* [What the task asks]
Using the records below, output the stretch that opens with the line containing "החודשים הממוצעת של" and closes with the line containing "מתמיכות עקיפות לתמיכות", exactly and including both lines, with nothing more.

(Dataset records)
*****
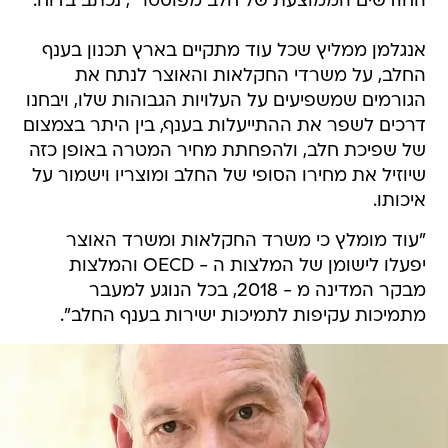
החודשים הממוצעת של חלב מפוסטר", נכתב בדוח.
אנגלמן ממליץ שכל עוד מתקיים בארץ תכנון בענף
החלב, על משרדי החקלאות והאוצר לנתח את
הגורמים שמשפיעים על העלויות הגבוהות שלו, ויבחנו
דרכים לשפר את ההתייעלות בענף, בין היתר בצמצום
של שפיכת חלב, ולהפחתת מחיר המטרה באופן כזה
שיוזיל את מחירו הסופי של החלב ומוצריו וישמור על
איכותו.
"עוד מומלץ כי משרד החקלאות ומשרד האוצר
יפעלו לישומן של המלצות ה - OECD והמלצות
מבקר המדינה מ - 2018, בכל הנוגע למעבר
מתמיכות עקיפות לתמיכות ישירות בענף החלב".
*****
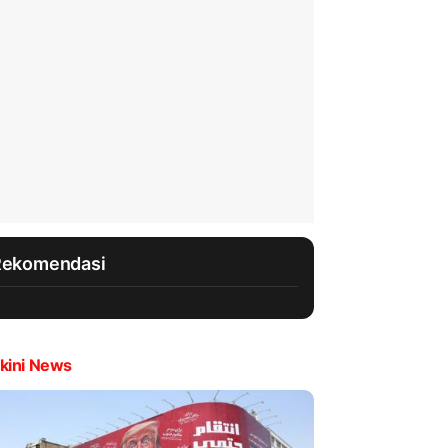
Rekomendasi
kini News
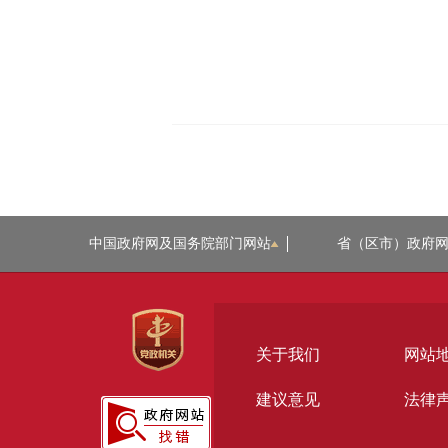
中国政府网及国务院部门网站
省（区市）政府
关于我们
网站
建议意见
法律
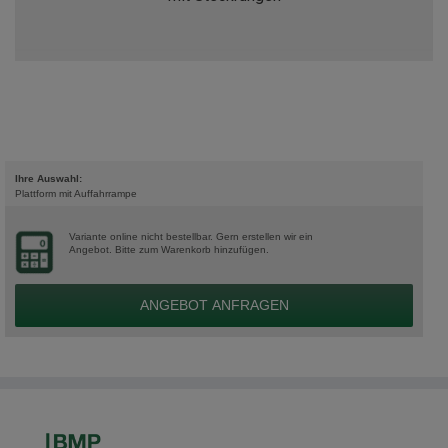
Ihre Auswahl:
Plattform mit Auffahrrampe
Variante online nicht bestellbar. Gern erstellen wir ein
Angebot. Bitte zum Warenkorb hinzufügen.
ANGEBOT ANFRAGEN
*****
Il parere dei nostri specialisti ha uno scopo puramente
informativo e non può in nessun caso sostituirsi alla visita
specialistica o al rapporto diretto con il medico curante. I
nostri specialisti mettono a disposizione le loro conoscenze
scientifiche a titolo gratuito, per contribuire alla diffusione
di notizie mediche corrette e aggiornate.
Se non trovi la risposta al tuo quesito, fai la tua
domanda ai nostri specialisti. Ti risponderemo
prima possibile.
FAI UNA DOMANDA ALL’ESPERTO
*****
* [Solution to this problem]
החודשים הממוצעת של חלב מפוסטר", נכתב בדוח.
אנגלמן ממליץ שכל עוד מתקיים בארץ תכנון בענף
החלב, על משרדי החקלאות והאוצר לנתח את
הגורמים שמשפיעים על העלויות הגבוהות שלו, ויבחנו
דרכים לשפר את ההתייעלות בענף, בין היתר בצמצום
של שפיכת חלב, ולהפחתת מחיר המטרה באופן כזה
שיוזיל את מחירו הסופי של החלב ומוצריו וישמור על
איכותו.
"עוד מומלץ כי משרד החקלאות ומשרד האוצר
יפעלו לישומן של המלצות ה - OECD והמלצות
מבקר המדינה מ - 2018, בכל הנוגע למעבר
מתמיכות עקיפות לתמיכות ישירות בענף החלב".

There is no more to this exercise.